# Task
Lines outside the range are not wanted. Give again exactly the lines between the line holding "Sami hodnotíte schopnosti šikulů" and the line holding "jen čekáte na první nabídky. Nabídky v", inclusive, from the listing below.

###

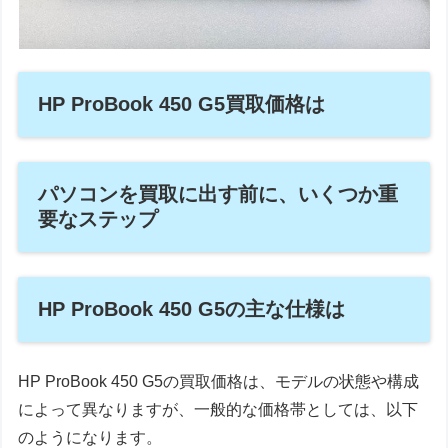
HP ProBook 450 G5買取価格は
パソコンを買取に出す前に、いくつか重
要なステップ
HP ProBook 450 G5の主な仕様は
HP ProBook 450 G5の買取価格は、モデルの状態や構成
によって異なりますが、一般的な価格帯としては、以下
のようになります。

###

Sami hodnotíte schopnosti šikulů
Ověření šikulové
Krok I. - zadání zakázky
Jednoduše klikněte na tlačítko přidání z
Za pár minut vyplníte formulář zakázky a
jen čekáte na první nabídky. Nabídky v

###

# Exercise output
Sami hodnotíte schopnosti šikulů
Ověření šikulové
Krok I. - zadání zakázky
Jednoduše klikněte na tlačítko přidání z
Za pár minut vyplníte formulář zakázky a
jen čekáte na první nabídky. Nabídky v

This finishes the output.